As an American who consumes copious amounts of everything, my reaction initially to Garbage Dreams was 'why wasn't there this type of turnout for Blood Trail?' Both films premiered in the same theatre at the Austin Convention Center, the former was packed while the latter maybe filled half of the makeshift venue, but still had a solid and interested audience. Both films are worldly and touch on pertinent, controversial, and debatable topics.

SXSW being a worldly and slightly inclusive event, I would expect the same amount of film enthusiasts to show up in droves for a fascinating study of the human psyche with war being the main catalyst for transformation and progression. Especially since most festival goers lived through all the wars touched upon in Blood Trail, and have seen Robert King's revealingly graphic images and pictures.
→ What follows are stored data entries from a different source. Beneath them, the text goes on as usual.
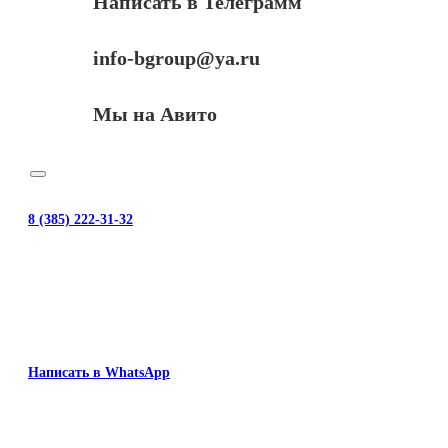
Написать в Телеграмм
info-bgroup@ya.ru
Мы на Авито
8 (385) 222-31-32
Написать в WhatsApp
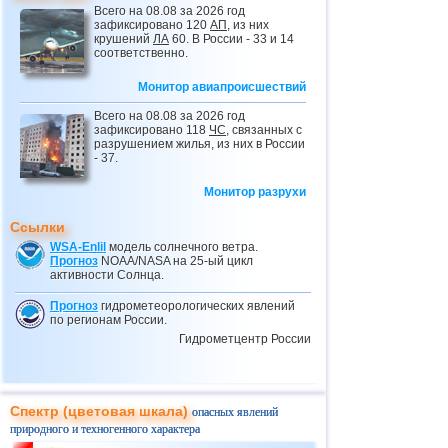
Всего на 08.08 за 2026 год
25.06
Серия землетрясений магнитудами
зафиксировано 120
АП
, из них
более 7 в Венесуэле
крушений
ЛА
60. В России - 33 и 14
соответственно.
25.06
Сход с рельсов вагона на западе
Польши
Монитор авиапроисшествий
27.06
Авария на ж/д в Германии
Всего на 08.08 за 2026 год
01.07
Сход с рельсов вагонов в США
зафиксировано 118
ЧС
, связанных с
разрушением жилья, из них в России
02.07
Сход с рельсов вагонов в Татарстане
- 37.
04.07
Сход вагонов с рельсов в
Красноярском крае
Монитор разрухи
16.07
Сход с рельсов вагонов в Пермском
Ссылки
крае
WSA-Enlil
модель солнечного ветра.
18.07
Потоп в Нью-Йорке
Прогноз
NOAA/NASA на 25-ый цикл
активности Солнца.
25.07
Повторный блэкаут в Грузии
Прогноз
гидрометеорологических явлений
27.07
Пожар в метро Барселоны
по регионам России.
Гидрометцентр России
Спектр (цветовая шкала)
опасных явлений
природного и техногенного характера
But this was not the case, and having lived through 3 overt wars myself that the U.S. was involved, I had to ask myself why?

Escapism is Western 'civilization's' favorite past time and we don't want to be reminded of what is right at the helm of importance, parting through menageries of carcasses and disheveled proxy casualties while hemorrhaging barbarism and death is not good entertainment, yes I agree. Boosting recycling education is important, and marginalized yet obscure trades are interesting I am extremely surprised at where interests lie in the documentary film world.

Keep in mind; I am not taking anything away from Garbage Dreams it is a wonderful and heartfelt film. I can't help but comment on my observations, and I am more editorializing the film priorities of the attendees of SXSW Film representing a microcosm of film watchers and critics. Now I will get to the Zabbaleen and Garbage Dreams.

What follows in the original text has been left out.